A standard degree in veterinary medicine takes roughly four years of undergraduate studies followed by four years of graduate school and an exhausting amount of studying. On top of an extreme workload, colleges of veterinary medicine are particularly competitive, explains Lusty, who graduated with a class of 104 students.

"In general, there are only 29 vet schools total in the United States, Canada and the Caribbean, making it more competitive than the human medical school counterpart," said Lusty.

Being accepted into veterinary school is difficult, but is just the beginning of a long, arduous process. Professors recommend the typical amount of study time should coincide with the number of hours you are sitting in the classroom. This means Lusty spent 40 hours in the classroom and approximately 40 hours studying outside of class each week.

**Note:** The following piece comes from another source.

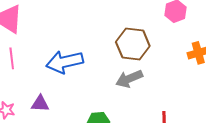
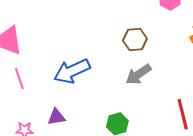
brown hexagon: (133, 44) -> (135, 40), size x0.7

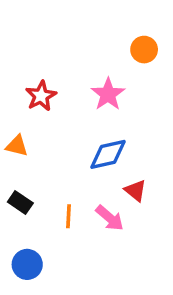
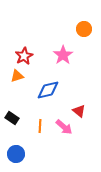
orange triangle: (17, 146) -> (17, 76), moved, turned -32
blue diamond: (108, 154) -> (48, 90), moved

As strenuous as veterinary medicine is, Lusty had a strong motivation early on to pursue this career.

"I loved animals, but I liked the science behind everything," she said. "Understanding how things worked interested me. I knew from an early age that this is what I wanted to do, no matter what the challenges."

Currently, Lusty focuses on equine medicine or mixed large animal medicine. She explains that the most difficult part of large animal medicine is persuading people that she can accomplish the job at hand despite an animal's size.

"There are ways to use your intelligence if you don't have (muscular) strength," she said. "You have to be smart about the way you do something rather than relying on strength."

Although Lusty feels that the job outlook for equine medicine is not great in the state of Michigan, she is still determined to make her mark in the local community. "Someday I would like to open up my own practice in the area that I grew up, either in Grand Blanc or Goodrich."

Angie is the daughter of Lynn and James L. Lusty of Atlas Township.